If some or many of the following signs, symptoms, and medical issues are present, it may suggest that you have a sleep disorder related to airway insufficiency.
Signs and Symptoms
- Snoring
- Grinding your teeth, especially at night (Bruxism)
- TMJ pain
- Morning headaches
- Constant drowsiness
- Lack of regular dreams
- Memory and attention problems
- Dark circles under your eyes
- Waking up tired
- Depression
- Excessive wear on your teeth
- TMJ pain
- Facial appearance of a weak chin or retruded jaw structures
Long-Term Problems Associated with Sleep and Airway Issues
- High blood pressure
- Heart disease and stroke
- Gastric reflux and heartburn
- Low hormone levels
- Loss of libido
- Type II diabetes (insulin resistance)
- Early-onset dementia and Alzheimer’s disease
- Increased cancer risk
- Skin disorders
- Depression
Chronic oxygen deficiency causes neural damage in the hippocampus and right frontal cortex.

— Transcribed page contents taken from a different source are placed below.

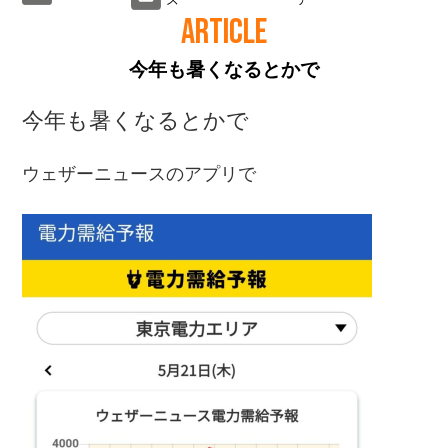
ARTICLE
今年も暑くなるとかで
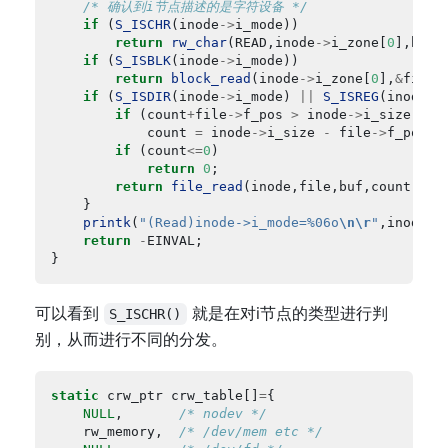
/* 确认到i节点描述的是字符设备 */
if
 (
S_ISCHR
(inode
->
return
rw_char
(READ,inode
->
i_zone[
0
],buf,
if
 (
S_ISBLK
(inode
->
return
block_read
(inode
->
i_zone[
0
],
&
file
-
if
 (
S_ISDIR
(inode
->
i_mode) 
||
S_ISREG
(inode
->
if
 (count
+
file
->
f_pos 
>
 inode
->
			count 
=
 inode
->
i_size 
-
 file
->
if
 (count
<=
0
return
0
return
file_read
printk
(
"(Read)inode->i_mode=%06o
\n\r
"
,inode
->
return
-
可以看到
就是在对i节点的类型进行判
S_ISCHR()
别，从而进行不同的分发。
static
 crw_ptr crw_table[]
=
NULL
,		
/* nodev */
	rw_memory,	
/* /dev/mem etc */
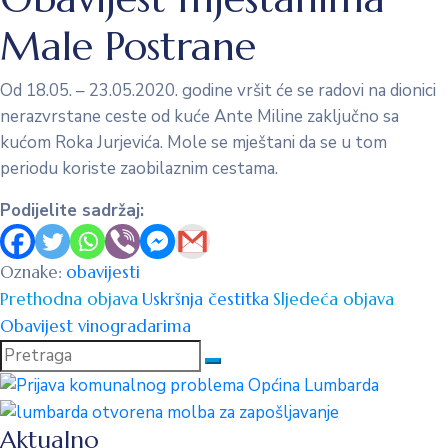
Male Postrane
Od 18.05. – 23.05.2020. godine vršit će se radovi na dionici
nerazvrstane ceste od kuće Ante Miline zaključno sa
kućom Roka Jurjevića. Mole se mještani da se u tom
periodu koriste zaobilaznim cestama.
Podijelite sadržaj:
Oznake:
obavijesti
Prethodna objava
Uskršnja čestitka
Sljedeća objava
Obavijest vinogradarima
Aktualno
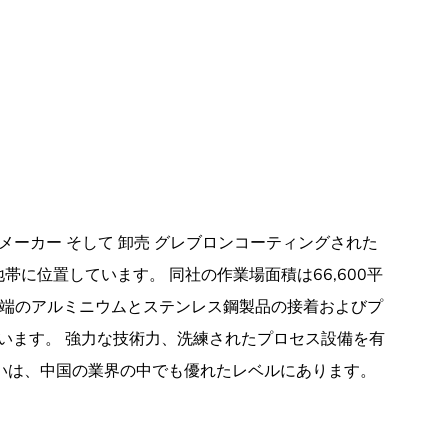
 メーカー
そして
卸売 グレブロンコーティングされた
地帯に位置しています。 同社の作業場面積は66,600平
先端のアルミニウムとステンレス鋼製品の接着およびプ
います。 強力な技術力、洗練されたプロセス設備を有
合いは、中国の業界の中でも優れたレベルにあります。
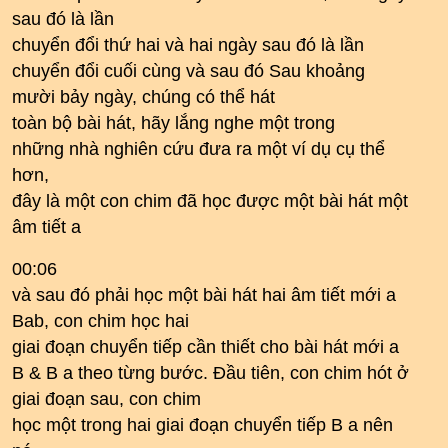
sau đó là lần
chuyển đổi thứ hai và hai ngày sau đó là lần
chuyển đổi cuối cùng và sau đó Sau khoảng
mười bảy ngày, chúng có thể hát
toàn bộ bài hát, hãy lắng nghe một trong
những nhà nghiên cứu đưa ra một ví dụ cụ thể
hơn,
đây là một con chim đã học được một bài hát một
âm tiết a
00:06
và sau đó phải học một bài hát hai âm tiết mới a
Bab, con chim học hai
giai đoạn chuyển tiếp cần thiết cho bài hát mới a
B & B a theo từng bước. Đầu tiên, con chim hót ở
giai đoạn sau, con chim
học một trong hai giai đoạn chuyển tiếp B a nên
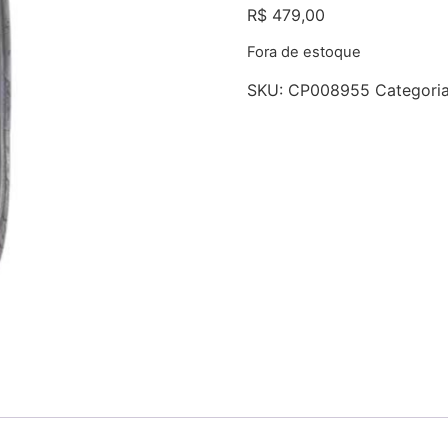
R$
479,00
Fora de estoque
SKU:
CP008955
Categori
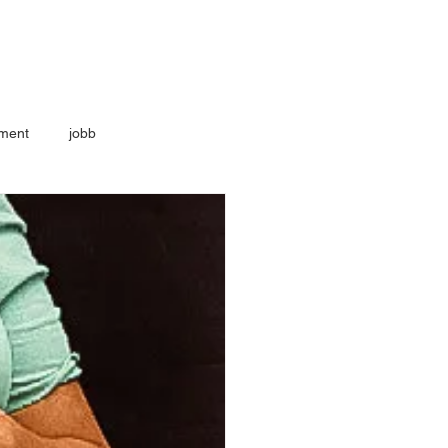
ment
jobb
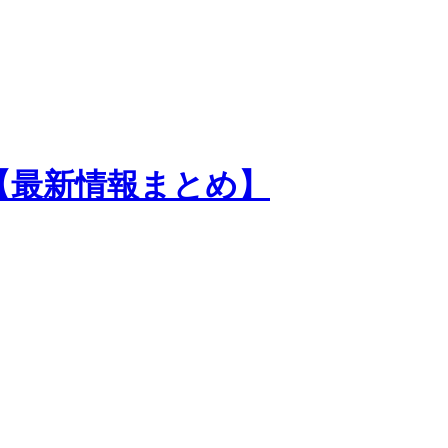
紹介【最新情報まとめ】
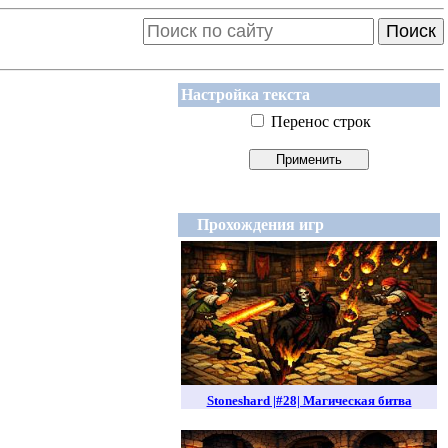
Поиск
Настройка текста
Перенос строк
Прохождения игр
Stoneshard |#28| Магическая битва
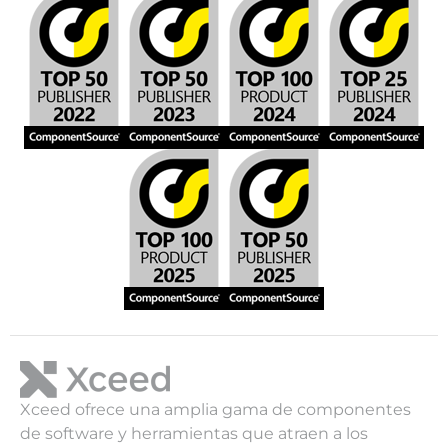
Xceed ofrece una amplia gama de componentes
de software y herramientas que atraen a los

- 25% of patients develop hippocampal atrophy
Causing irreversible problems with:
- Non-verbal information processing
- Executive function
- Working memory
Treatment
Treatment of Upper Airway Resistance Syndrome (UARS) and Obstructive Sleep Apnea (OSA) is accomplished by advancing the upper and lower jaws through Maxillomandibular Advancement (MMA) surgery. By moving the maxilla and mandible forward, the airway is permanently enlarged from the nasal passages through the pharynx, providing a lifelong, 24/7 improvement in airflow.
MMA is the only treatment that directly addresses the underlying anatomical cause of airway obstruction. While CPAP therapy and mandibular advancement appliances can reduce symptoms during use, they do not permanently correct the airway or eliminate the underlying disease process.
Modern MMA surgery is performed entirely through the mouth (without external incisions) as an outpatient procedure. Patients are not wired shut, and advances in surgical planning and fixation techniques have made recovery more comfortable than ever before.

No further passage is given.